I'm looking for a solution of how to find the subset of numbers within a larger set that gets as close as possible to a target number. So for instance, I have a set of values:
c(55.14, 26.22, 76.69, 37.77, 32.7, 48.71, 7.59, 21.37, 33.54, 3.95, 16.41,
20.56, 24.74, 26.5, 4.72, 32.99, 130.15, 27.27, 20.56, 41.21, 13, 16.41, 88.25,
1.95, 68.2, 34.3, 51.75, 8.93, 8.38, 30.45, 34.89, 42.91, 19.42, 13.62, 9.73,
20.86, 21.5, 37.46, 14.4, 26.61, 55.31, 24.03)
Let v
be the vector of values shown in the question.
Let x
be an unknown vector of the same length containing 0-1 variables.
Then run these two integer linear programs over x
choosing the solution from the one whose objective is closest to 1262.2. (Here * means the inner product.)

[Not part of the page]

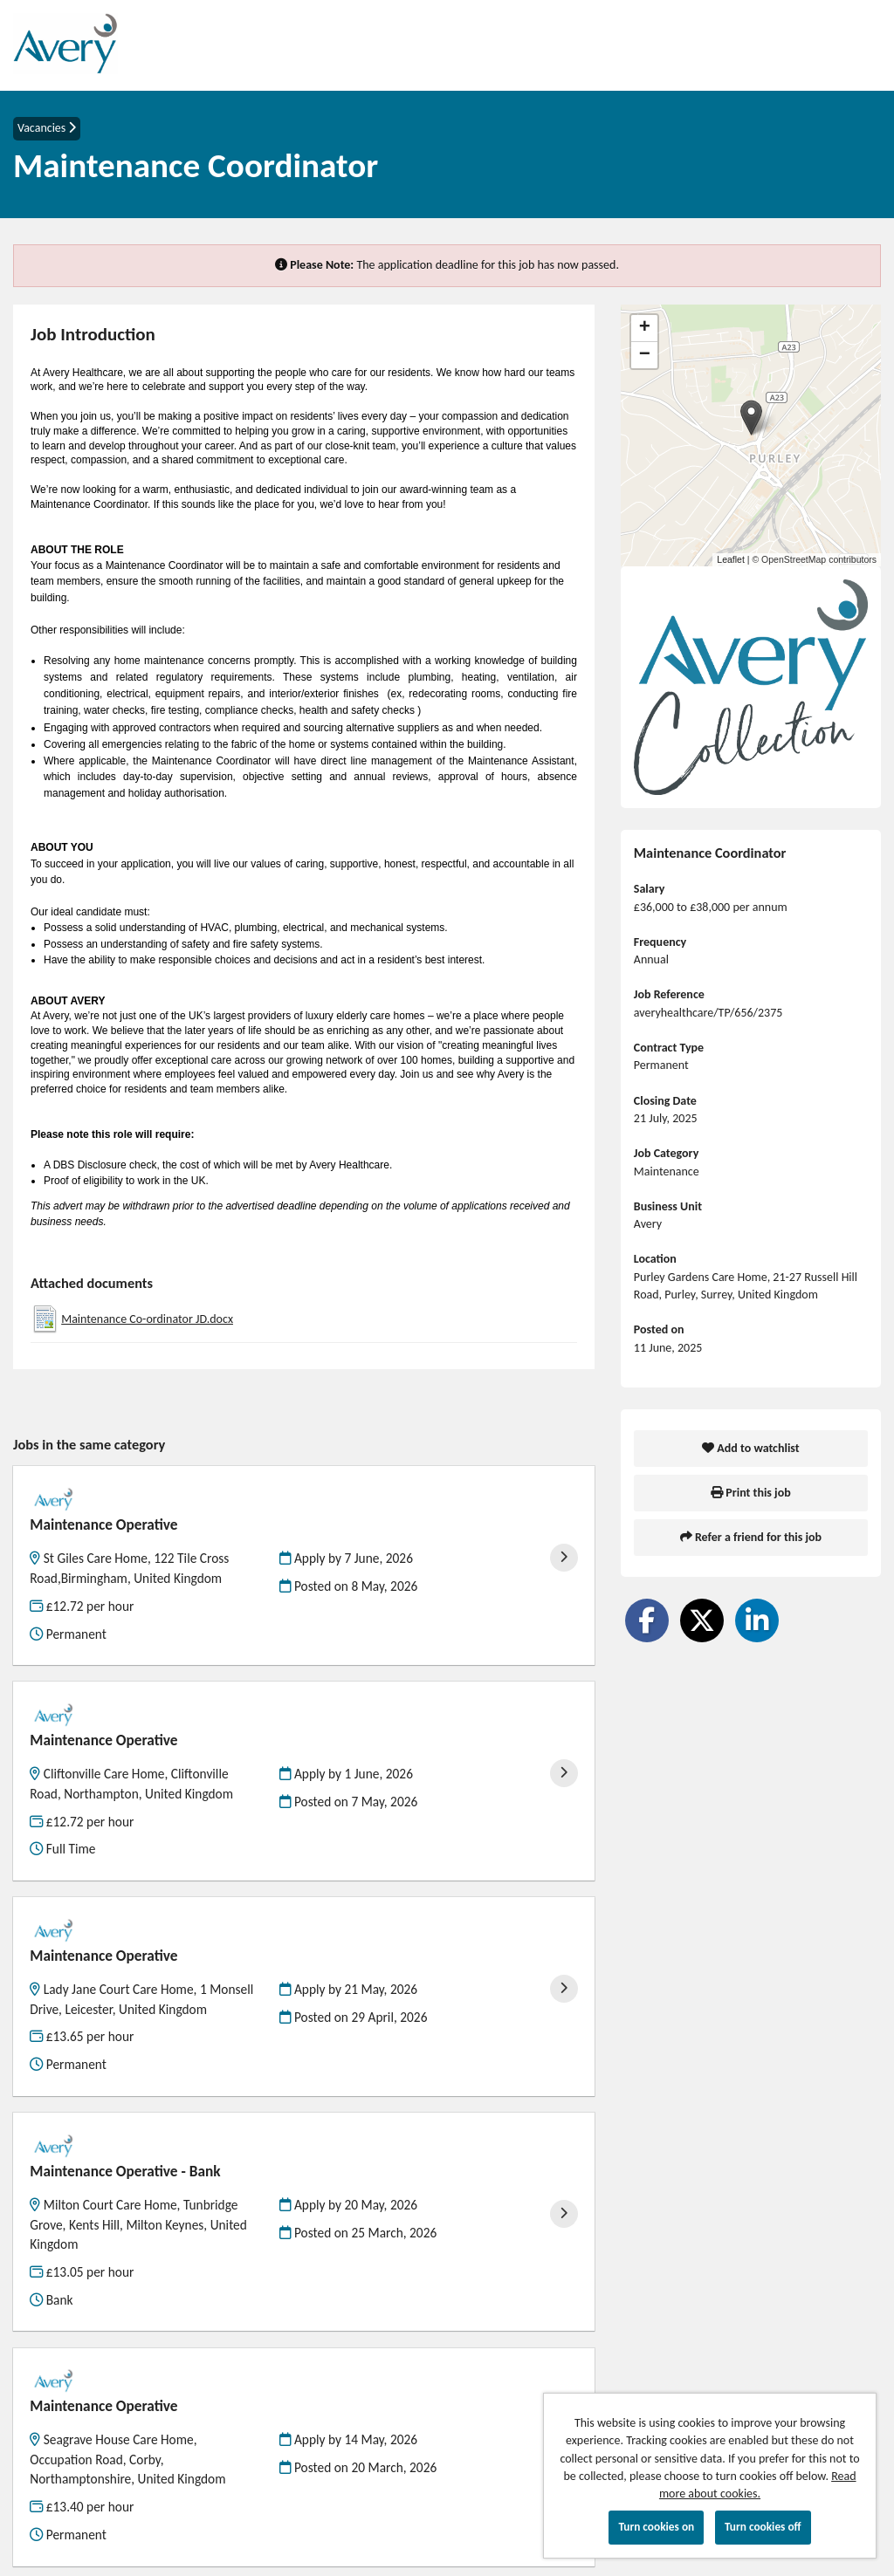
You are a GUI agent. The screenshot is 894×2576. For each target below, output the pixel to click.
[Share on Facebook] (647, 1620)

max(v*x) such that v*x <= 1262.2
min(v*x) such that v*x >= 1262.2
Using Rglpk for the first one we get this and since we achieved 1262.2 exactly we don't need to bother with the second integer linear program:
library(Rglpk)
ans <- Rglpk_solve_LP(v, t(v), "<=", 1262.2, max = TRUE, types = "B")
giving:
> ans[1:3]
$optimum
[1] 1262.2
$solution
[1] 1 1 1 1 1 1 0 1 1 1 1 1 1 1 1 1 1 1 0 1 0 1 1 1 1 1 1 1 0 1 1 1 0 1 1 1 1 1 1 1 1 1
$status
[1] 0
Note The first integer linear program is known as a knapsack problem and we can solve it using knapsack
in adagio.
library(adadgio)
v100 <- as.integer(100 * v)
knapsack(v100, v100, 126220L)
(adagio gives the wrong answer if we don't scale the problem as shown.)